The features were done. Episodic learning, dynamic replanning, code fixer v2.5, multi-user, the app.py refactor — all merged. Next came the hardening: fixing the things that only surface when you run the system for real, expanding test coverage into areas that hadn’t been properly exercised, and enriching the data the system records about its own behaviour.
The false positive problem from earlier needed another round. Variance testing had identified specific scanner patterns that were triggering on legitimate content. Dockerfile content was being flagged because the scanner saw what looked like code execution patterns inside build instructions. The find -exec command — completely normal shell usage — was matching the exec blocked pattern. Risk decay needed increasing from 1.0 to 2.0 per minute because false positives were still cascading into session locks under sustained workloads.

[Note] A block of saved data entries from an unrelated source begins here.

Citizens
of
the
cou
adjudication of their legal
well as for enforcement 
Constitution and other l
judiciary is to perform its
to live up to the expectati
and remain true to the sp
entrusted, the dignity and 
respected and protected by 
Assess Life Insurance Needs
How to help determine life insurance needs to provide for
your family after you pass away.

The credential scanner got a major expansion. 10 new patterns covering OpenVPN static keys, Discord bot tokens, AWS keys, and generic secret assignments (the password = "hunter2" pattern that appears in a thousand different formats). Placeholder suppression was the tricky part — the scanner needs to flag api_key = "sk-live-abc123" but not api_key = "fakekey-for-testing". A suppression list (fakekey, dummy, sample, example, placeholder, test) handles the obvious cases. 40 new tests to verify the patterns catch what they should and ignore what they shouldn’t.

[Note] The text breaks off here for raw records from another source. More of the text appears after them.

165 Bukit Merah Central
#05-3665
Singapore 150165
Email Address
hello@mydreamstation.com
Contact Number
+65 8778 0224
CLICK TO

Metadata enrichment was about giving the episodic learning pipeline better data to work with. Every step outcome now records exit codes, stderr previews (up to 10 lines / 1,500 characters), scanner results, and code fixer actions. The scanner error categories expanded from a single bucket to four (syntax, security, format, runtime), so the system can distinguish between a Python syntax error and a security scanner block when learning from past failures. Sandbox timeout and OOM-kill detection got added to the execution metadata too — if a step was killed because it ran too long or consumed too much memory, that’s a different lesson than if it failed because the code was wrong.
Trust level escalation tests were new. Two scenarios verifying that trust levels behave correctly under adversarial pressure: Scenario A tests that a user can’t escalate their own trust level through a sequence of requests, Scenario B tests that violation accumulation works correctly. The violation accumulation fix was a real bug — violations were being weighted equally regardless of category, which meant a series of minor formatting flags could lock a session the same way a genuine injection attempt would. Now violations are weighted by block category, so a formatting false positive contributes less than a command injection detection.

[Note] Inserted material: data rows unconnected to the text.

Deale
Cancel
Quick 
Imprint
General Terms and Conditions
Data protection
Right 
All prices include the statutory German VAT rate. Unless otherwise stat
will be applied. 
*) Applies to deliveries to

The non-zero exit code replan closed the last gap in the failure recovery system. Previously, when a shell command returned a non-zero exit code, the step was marked as failed and the system moved on. Now it’s marked soft_failed, and the failure trigger flows back to the planner with FAILURE RECOVERY guidance. The planner can then generate a fix cycle — diagnose the failure, attempt a repair, retry. Validated at 12/12 on the mini G-suite before deployment.
The Rust sidecar got a startup optimization. WASM modules were being compiled on every call — each security check paid a JIT compilation penalty. Pre-compiling at startup eliminated the per-call overhead entirely. Small change, measurable impact on latency for every request that touches the sidecar.
By the time everything was deployed, the test count had grown from about 3,500 to 4,147. The pipeline had every feature, every hardening fix, and every new test. Time to see how it held up under sustained pressure.